Music That Fills You Up | Part 2

At the end of May, we chatted with our friend AJ Fountain from folk jam band A Brother’s Fountain who was embarking on a road trip across the Southwest USA with his bandmates in their 1979 RV, performing pop concerts along the way. Read “Music That Fills You Up | Part 1” here. The trip took them across New Mexico, Arizona, Colorado, Nevada, and Utah with the mission of reconnecting with each other and spreading the power of music.
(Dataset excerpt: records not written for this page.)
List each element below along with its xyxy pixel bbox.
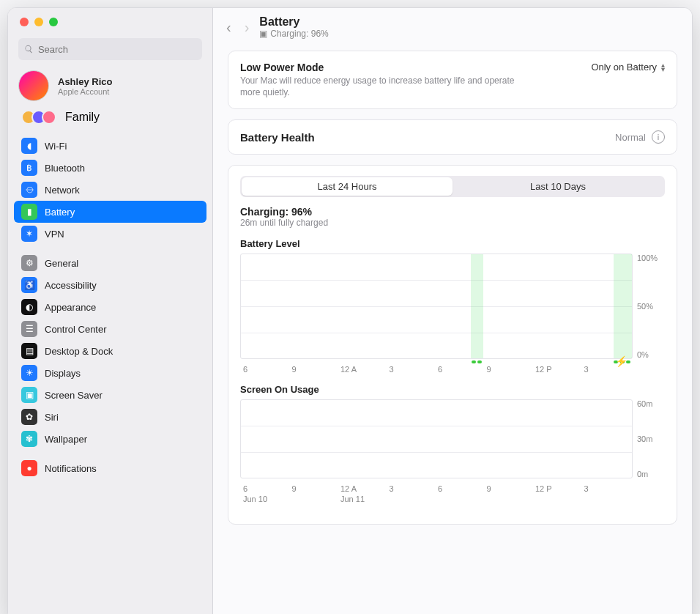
search-icon <box>24 44 34 54</box>
bh-label: Battery Health <box>240 131 315 144</box>
globe-icon: ⦵ <box>21 182 37 198</box>
sidebar-item-wi-fi[interactable]: ◖Wi-Fi <box>14 135 206 157</box>
sidebar-item-siri[interactable]: ✿Siri <box>14 406 206 428</box>
tab-last-10-days[interactable]: Last 10 Days <box>453 177 663 196</box>
lpm-title: Low Power Mode <box>240 62 533 73</box>
window-controls <box>8 8 212 31</box>
vpn-icon: ✶ <box>21 226 37 242</box>
battery-level-section: Battery Level ⚡ 100%50%0% 6912 A36912 P3 <box>240 238 665 374</box>
sidebar-item-displays[interactable]: ☀Displays <box>14 362 206 384</box>
bt-icon: ฿ <box>21 160 37 176</box>
sidebar-item-screen-saver[interactable]: ▣Screen Saver <box>14 384 206 406</box>
forward-button[interactable]: › <box>245 20 250 34</box>
charging-status: Charging: 96% <box>240 206 665 218</box>
sidebar-item-battery[interactable]: ▮Battery <box>14 201 206 223</box>
lpm-dropdown[interactable]: Only on Battery ▴▾ <box>591 62 665 73</box>
sidebar-item-accessibility[interactable]: ♿Accessibility <box>14 274 206 296</box>
main-pane: ‹ › Battery ▣ Charging: 96% Low Power Mo… <box>213 8 692 614</box>
appear-icon: ◐ <box>21 299 37 315</box>
sidebar-item-network[interactable]: ⦵Network <box>14 179 206 201</box>
lpm-desc: Your Mac will reduce energy usage to inc… <box>240 75 533 98</box>
header: ‹ › Battery ▣ Charging: 96% <box>213 8 692 51</box>
sidebar-item-bluetooth[interactable]: ฿Bluetooth <box>14 157 206 179</box>
battery-y-axis: 100%50%0% <box>633 254 665 359</box>
page-subtitle: ▣ Charging: 96% <box>259 29 328 39</box>
access-icon: ♿ <box>21 277 37 293</box>
screen-x-axis: 6912 A36912 P3 <box>240 478 665 493</box>
dock-icon: ▤ <box>21 343 37 359</box>
nav-arrows: ‹ › <box>226 20 249 34</box>
sidebar-item-notifications[interactable]: ●Notifications <box>14 457 206 479</box>
battery-icon: ▮ <box>21 204 37 220</box>
sidebar-item-label: General <box>45 258 78 269</box>
sidebar-item-wallpaper[interactable]: ✾Wallpaper <box>14 428 206 450</box>
sidebar-item-label: Siri <box>45 412 59 423</box>
sidebar-item-label: Screen Saver <box>45 390 103 401</box>
charging-eta: 26m until fully charged <box>240 218 665 228</box>
charging-bolt-icon: ⚡ <box>615 355 628 367</box>
sidebar-item-label: Desktop & Dock <box>45 346 113 357</box>
sidebar-item-desktop-dock[interactable]: ▤Desktop & Dock <box>14 340 206 362</box>
sidebar-item-vpn[interactable]: ✶VPN <box>14 223 206 245</box>
sidebar-item-label: Control Center <box>45 324 107 335</box>
family-avatars <box>21 110 56 125</box>
sidebar-nav: ◖Wi-Fi฿Bluetooth⦵Network▮Battery✶VPN⚙Gen… <box>8 132 212 482</box>
battery-glyph-icon: ▣ <box>259 29 267 39</box>
sidebar-item-label: Bluetooth <box>45 163 85 174</box>
account-sub: Apple Account <box>58 87 112 96</box>
info-icon[interactable]: i <box>652 130 665 144</box>
system-settings-window: Ashley Rico Apple Account Family ◖Wi-Fi฿… <box>7 7 693 614</box>
low-power-mode-card: Low Power Mode Your Mac will reduce ener… <box>228 51 677 109</box>
cc-icon: ☰ <box>21 321 37 337</box>
account-name: Ashley Rico <box>58 76 112 87</box>
screen-usage-section: Screen On Usage 60m30m0m 6912 A36912 P3 … <box>240 384 665 503</box>
wall-icon: ✾ <box>21 431 37 447</box>
sidebar: Ashley Rico Apple Account Family ◖Wi-Fi฿… <box>8 8 213 614</box>
sidebar-item-label: Accessibility <box>45 280 97 291</box>
avatar <box>18 70 49 101</box>
ss-icon: ▣ <box>21 387 37 403</box>
page-title: Battery <box>259 15 328 29</box>
time-range-segmented: Last 24 Hours Last 10 Days <box>240 176 665 197</box>
zoom-window-button[interactable] <box>49 18 58 26</box>
siri-icon: ✿ <box>21 409 37 425</box>
battery-level-title: Battery Level <box>240 238 665 249</box>
minimize-window-button[interactable] <box>34 18 43 26</box>
sidebar-item-label: Notifications <box>45 463 97 474</box>
usage-card: Last 24 Hours Last 10 Days Charging: 96%… <box>228 165 677 525</box>
sidebar-item-label: VPN <box>45 229 64 240</box>
search-input[interactable] <box>38 44 196 55</box>
sidebar-item-family[interactable]: Family <box>8 106 212 132</box>
battery-level-chart: ⚡ <box>240 254 633 359</box>
sidebar-item-label: Displays <box>45 368 81 379</box>
sidebar-item-label: Wallpaper <box>45 434 87 445</box>
screen-usage-chart <box>240 399 633 478</box>
search-field[interactable] <box>18 38 202 60</box>
sidebar-item-label: Battery <box>45 207 75 218</box>
sidebar-item-appearance[interactable]: ◐Appearance <box>14 296 206 318</box>
close-window-button[interactable] <box>20 18 29 26</box>
family-label: Family <box>65 111 100 124</box>
battery-health-card: Battery Health Normal i <box>228 119 677 155</box>
wifi-icon: ◖ <box>21 138 37 154</box>
lpm-value: Only on Battery <box>591 62 657 73</box>
gear-icon: ⚙ <box>21 255 37 271</box>
bh-value: Normal <box>615 132 646 143</box>
sidebar-account[interactable]: Ashley Rico Apple Account <box>8 66 212 106</box>
screen-y-axis: 60m30m0m <box>633 399 665 478</box>
tab-last-24-hours[interactable]: Last 24 Hours <box>242 177 453 196</box>
chevron-up-down-icon: ▴▾ <box>661 63 665 72</box>
display-icon: ☀ <box>21 365 37 381</box>
sidebar-item-control-center[interactable]: ☰Control Center <box>14 318 206 340</box>
sidebar-item-label: Wi-Fi <box>45 141 67 152</box>
screen-date-axis: Jun 10Jun 11 <box>240 493 665 503</box>
sidebar-item-general[interactable]: ⚙General <box>14 252 206 274</box>
back-button[interactable]: ‹ <box>226 20 231 34</box>
screen-usage-title: Screen On Usage <box>240 384 665 395</box>
sidebar-item-label: Appearance <box>45 302 96 313</box>
notif-icon: ● <box>21 460 37 476</box>
sidebar-item-label: Network <box>45 185 80 196</box>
This trip, called the “Fill Me Up Tour,” was a success and we recently caught up with AJ to learn about the band’s experience…


Walk us through a typical day on the road during your “Fill Me up Tour?”

No two days were the same out on the road as we were often waking up somewhere new.  One thing that was really impactful was every day we would start with a morning “devotion”, where someone would lead us into an intentional discussion followed by solo quiet time, and then we would come back and all chat about our experience.  It was really powerful to press into intentionality with each other and our friends on the road who joined us.  After our morning time we would generally make a plan for the day, where we needed to get to, any gas station shows we would be doing, who’s driving, etc., and then go get after it.  

What was your favorite place you visited and why?

It’s really hard to say one spot considering the amount of beautiful Southwest America we experienced so I’ll name a few.  Flagstaff welcomed us in with open arms, and the high elevation made it a welcome respite from the desert heat.  We loved Southeast Utah as well.  We got to play a show at a steakhouse in a tiny town called Mexican Hat with a population of 14. Considering about 7 people were there watching us, that’s half the town that showed up! Moab never ceases to take our breath away with the beautiful pink and orange rocks and meandering Colorado River running through it.  Northern New Mexico was also a dream, filled with mountains, rushing rivers and friendly people. 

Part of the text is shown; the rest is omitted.